— Ну да, конечно же собор, вернее, церковь, скромная госпитальная церковь, еврейская. — Смелков незаметно для себя перешел на шепот, забыв, что мы пока что находимся на выставке витражей Шагала, а не в госпитальной церкви. — Понятия не имею, религиозен ли Шагал, но семья его, кажется, была очень религиозна, да важно ли это?.. Кого интересует, в какой мере были верующими Рафаэль и Леонардо, когда смотрят их фрески в Ватиканском музее? Это даже для папы не важно, не говоря обо всех остальных, — прячет улыбку Смелков, определенно еретическую, и еще выше поднимает левое плечо. — Но согласитесь, краски хороши, такой чистоты они не обретали и у Шагала...
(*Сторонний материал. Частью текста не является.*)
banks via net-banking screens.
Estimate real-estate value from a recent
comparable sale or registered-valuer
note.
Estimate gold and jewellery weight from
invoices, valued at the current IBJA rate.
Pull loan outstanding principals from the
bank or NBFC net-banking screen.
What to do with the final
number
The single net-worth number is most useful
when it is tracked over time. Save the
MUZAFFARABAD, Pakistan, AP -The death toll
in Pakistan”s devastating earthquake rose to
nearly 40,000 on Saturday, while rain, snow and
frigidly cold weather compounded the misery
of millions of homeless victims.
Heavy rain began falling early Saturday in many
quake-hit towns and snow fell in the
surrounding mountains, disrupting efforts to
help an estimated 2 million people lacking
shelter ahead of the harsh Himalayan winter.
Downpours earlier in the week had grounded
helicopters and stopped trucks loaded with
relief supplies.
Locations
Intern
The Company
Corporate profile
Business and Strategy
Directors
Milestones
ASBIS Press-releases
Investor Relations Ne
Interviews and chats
Смелков прав, краски действительно хороши на витражах. Вот эта шагаловская киноварь и зелень, какой они бывает только в природе на третью или четвертую неделю после того, как дерево распустилось и исчезла желтизна, свойственная молодой листве, вдруг явилась в витражах с силой необыкновенной. Наверно, зелень — цвет первородства, цвет младенчества, цвет библейского сотворения — признана в витражах быть главенствующим цветом, определяя колорит витражей. Но как ни хороши краски, они в данном случае подчинены сюжету витражей, а сюжет распознать не просто: он весь в иносказании, в сказе и библейской притче.
— Мне только что сказал француз-приятель, — ткнул Смелков острым плечом в зеленую тьму, — процесс проникновения в сюжет витражей напоминает ему чтение миниатюр: пятьсот лет, которые отделяют миниатюры от шагаловских витражей, не сделали смысл этих последних прозрачнее — я говорю о витражах...
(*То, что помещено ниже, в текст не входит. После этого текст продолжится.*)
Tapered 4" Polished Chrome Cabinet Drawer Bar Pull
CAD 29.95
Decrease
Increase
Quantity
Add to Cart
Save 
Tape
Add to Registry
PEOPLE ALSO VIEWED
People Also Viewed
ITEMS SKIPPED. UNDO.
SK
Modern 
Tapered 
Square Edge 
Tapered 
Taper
У Шагала есть картина, которую он написал еще в тринадцатом году, посвятив Аполлинеру: Адам и Ева покидают рай... Смею высказать предположение, отнюдь не категорическое, что витражи художника как бы возникли из этой картины. Нет, я имею в виду не только и, пожалуй, не столько сюжет, сколько краски, своеобычную азбуку красок, когда их набор в чистом виде уже несет свое содержание: красный — огонь, зеленый и коричневый — земля, голубой и синий — море... Если даже опереться на примитивное толкование этих красок, не трудно заметить: Шагал отдал привилегию зеленому, передав бразды правления всем живым, не небу и морю, а земле... Я не собираюсь, основываясь только на этом, вкладывать в содержание витражей атеистическое начало, я просто хочу осторожно констатировать: конечно же он сын земли, земли, обжитой человеком и по-своему человеком любимой, земли не столько безгрешной, сколько грешной. Он сын земли, которая живет по своим железным законам и не так уж падка на чудеса, хотя и нельзя сказать, чтобы врата его искусства были для этих чудес наглухо закрыты, но ведь эти шагаловские чудеса особые... Какие? Пожалуй, тема эта достаточна, чтобы продолжить разговор...
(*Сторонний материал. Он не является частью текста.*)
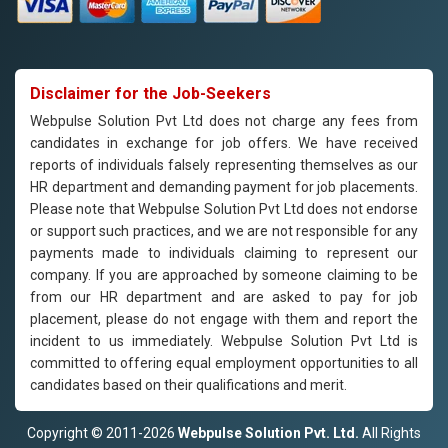
Disclaimer for the Job-Seekers
Webpulse Solution Pvt Ltd does not charge any fees from
candidates in exchange for job offers. We have received
reports of individuals falsely representing themselves as our
HR department and demanding payment for job placements.
Please note that Webpulse Solution Pvt Ltd does not endorse
or support such practices, and we are not responsible for any
payments made to individuals claiming to represent our
company. If you are approached by someone claiming to be
from our HR department and are asked to pay for job
placement, please do not engage with them and report the
incident to us immediately. Webpulse Solution Pvt Ltd is
committed to offering equal employment opportunities to all
candidates based on their qualifications and merit.
Copyright © 2011-2026
Webpulse Solution Pvt. Ltd.
All Rights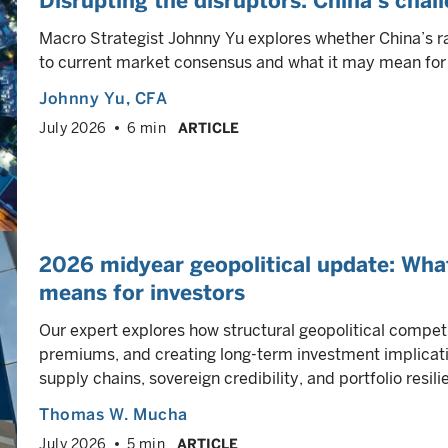
Disrupting the disruptors: China’s chal
Macro Strategist Johnny Yu explores whether China’s r
to current market consensus and what it may mean for 
Johnny Yu
, CFA
July 2026
6 min
ARTICLE
2026 midyear geopolitical update: Wha
means for investors
Our expert explores how structural geopolitical competi
premiums, and creating long-term investment implicati
supply chains, sovereign credibility, and portfolio resili
Thomas W. Mucha
July 2026
5 min
ARTICLE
И вновь мысль обращается к природе шагаловского рисунка, к нелегкой сути, которую он заключил в себе.
Я заметил: отправляясь в дальнюю дорогу, европеец сегодня не делает из этого события. Как ни долог путь, который его ожидает, он может собраться в дорогу за полчаса. Чемодан не больше того, с каким в былые времена врачи навещали своих больных, у него наготове: в нем пара белья, несессер, несколько дежурных сувениров. Единственное, что может обременить, — это существо дела, которое позвало европейца в дорогу, — в остальном получаса более чем достаточно. «Легок на подъем!» — никогда эта пословица не звучала столь современно, как сегодня.
У Смелкова были дела в Большом театре, и, позавтракав в Париже, он был к обеду в Москве, — убежден, что, собираясь в дальнюю дорогу, он не превысил дежурных тридцати минут. Так или иначе, а встретившись, мы, как это было многократ прежде, дали увлечь себя беседе. Беседа была многоветвистой, как многоветвистым с годами стало дерево нашего приятельства. Но было в этой беседе и такое, что призвано было развить тему, которая возникла у нас прежде.
— Вы когда-нибудь думали, почему все гоголевские дива в «Вии» и в «Ночи под рождество» не вызывают страха? — вдруг спросил Смелков. — Да, да, почему все эти страхи не вызывают страха?
— Самим автором не принимаются всерьез, так?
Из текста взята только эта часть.